The student loan checks for the fall semester have now been cashed. Round one of the Federal debt-limit debate is over, but round two may soon begin. Should we be experiencing feelings of control or bondage?
It is proverbial that acquiring debt is fun; paying it off, not so much. Yet research conducted by Rachel Dwyer and her colleagues at Ohio State has shown that reality is more complex than proverbial wisdom suggests. Young adults get a boost in self-esteem when they take on student loan and credit card debt. The more debt the bigger the boost in self-esteem. The boost is largest for students at the bottom of the socioeconomic ladder, with students at the top experiencing no change in self-esteem from acquiring debt. Not until they are about 28-years old does the average young adult feel the power dissipate to feelings of bondage.
An education at the college of one’s choice, a computer, and interview clothes are resources with lasting value, particularly for those on the bottom of the economic ladder. When borrowing is modest, investments such as these do provide greater control over one’s life. This is as it should be—a win-win for both borrower and lender. Eventually, however, student loan payments begin to hinder other goals, such as marriage.
The average age of marriage has been rising steadily and is about 28 for men today. Thus in the first few years after graduation from college, the young adult from a lower middle income or poor background has a sense of satisfaction of taking control of his destiny and using debt to get the education needed for a good job. But, later, with several years of student loan payments left, he is approaching 30 and finding himself unable to afford the family he desires. Indeed, one reason given for the increasing age of first marriages is the desire to have one’s finances in order before marrying. The dream of couples starting off with nothing and building a life together has given way to dreams of individual success prior to marriage.
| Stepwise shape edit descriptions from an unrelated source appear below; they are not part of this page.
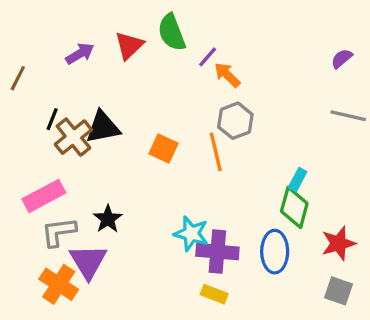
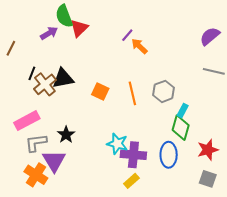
green semicircle: (172, 32) -> (64, 16), moved
purple semicircle: (342, 59) -> (210, 36), size x1.5
gray hexagon: (235, 121) -> (164, 91), moved
yellow rectangle: (214, 294) -> (131, 181), turned -63

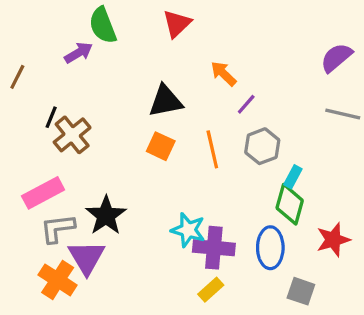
red triangle: (79, 28) -> (177, 24), moved
purple line: (127, 35) -> (246, 104), moved
black triangle: (63, 78) -> (166, 101), moved
black star: (66, 135) -> (106, 215), size x1.4
gray square: (208, 179) -> (301, 291), moved

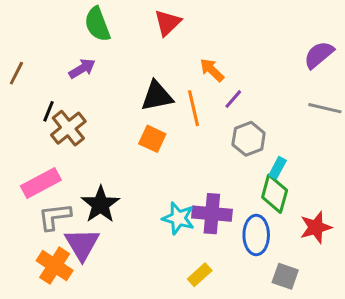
purple arrow: (79, 53) -> (82, 69), moved
orange line: (212, 149) -> (194, 108), moved
purple cross: (214, 248) -> (212, 214), moved

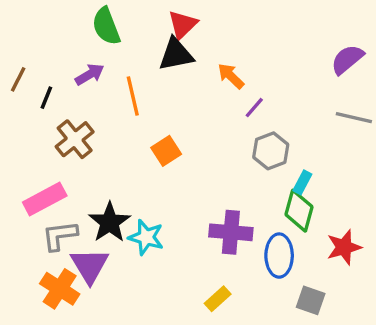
black triangle: (157, 96) -> (176, 54), moved
orange line: (194, 108) -> (133, 96), moved
black line: (48, 111) -> (46, 98), moved
orange square: (152, 139) -> (166, 151), turned 32
cyan star: (178, 218) -> (146, 237), moved

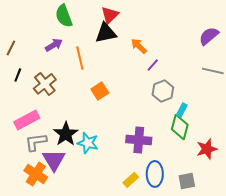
black line: (46, 98) -> (18, 75), moved
blue ellipse: (279, 256) -> (155, 174), moved
gray square: (311, 300) -> (187, 181), turned -30

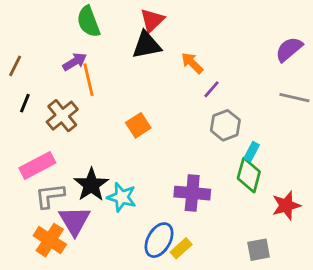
orange line: (80, 58) -> (88, 80), moved
blue ellipse: (155, 174) -> (159, 240), moved, turned 30

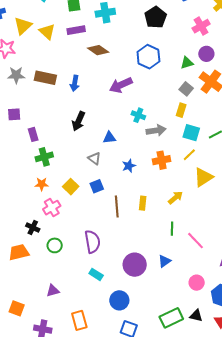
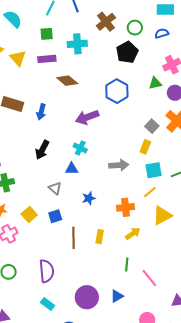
green triangle: (187, 63) -> (155, 83), moved
cyan cross: (138, 115) -> (80, 148), moved
cyan square: (191, 133) -> (154, 170), turned -30
orange cross: (162, 160) -> (125, 207), moved

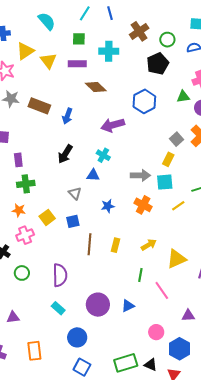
cyan square: (154, 170) -> (165, 182), moved
yellow line: (150, 192) -> (178, 206), moved
orange cross: (125, 207) -> (143, 205), moved, turned 30
yellow triangle: (162, 215) -> (176, 259), moved

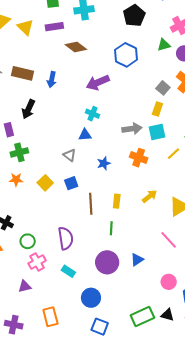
black arrow: (65, 154) -> (28, 109), moved
pink cross: (25, 235) -> (37, 262), moved
green line: (140, 275) -> (111, 228), moved

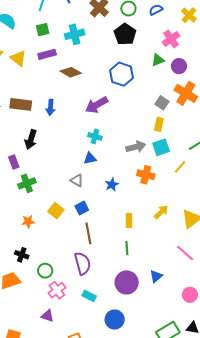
orange star: (16, 180) -> (28, 222), moved
brown line: (91, 204) -> (88, 233), moved
purple triangle: (25, 286) -> (47, 316), turned 40

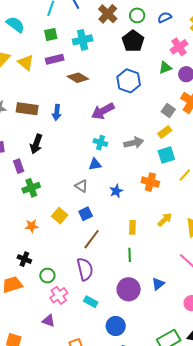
yellow rectangle: (159, 124) -> (165, 132), turned 40
gray arrow: (136, 147) -> (134, 143), moved
brown line: (88, 233) -> (92, 239), turned 45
Could it be that one reason young adults find family life difficult to afford is that young adults expect more material accessories than is reasonable for those just starting out in life?
For example, one study found that when subjects were given a cell phone with a generic battery they had lower self-esteem than subjects with a name-brand battery. Yes, that is right: a generic vs. a name-brand battery. The battery made a difference in self-esteem. The phones were loaned to study participants for merely a few minutes, and the brand of battery had no effect on the phones’ performance.
What the study showed was that we long to use “the best” even briefly in the lab. In real life our disappointment is probably greater when we cannot fulfill our desires.
As individuals, and as a nation, we have a sense of control when we are able to spend, even if we are spending borrowed money that will be difficult or impossible to pay back. We end up paying for cowboy poetry and bridges to nowhere because spending feels good.
We need to change our thinking to recognize that we exercise control over our destiny when we choose not to spend tomorrow’s money today.
This used to be called thrift and was considered virtuous. Choosing thrift requires effort. It is easier to find joy in tangible things than to appreciate the peace that comes with sound finances.
Modest student borrowing can be a good investment; on the other hand, the spring-break trip paid for with interest will constrain life in the future. Likewise, the government has legitimate constitutional roles which require spending, but choosing to spend far beyond constitutionally sanctioned roles has created a national debt problem—one far greater than any student-loan debt problems.
People save more money for retirement when they strongly identify with the senior citizen they will be in the future. We need to teach young people that a lifetime of happiness cannot be purchased with borrowed money at age 18. One day they will want to buy houses and start families. We need voters and elected representatives who remember that we and our children are the people who must pay for today’s spending and borrowing. Only then will we as individuals, and as a nation, truly have control over our financial lives.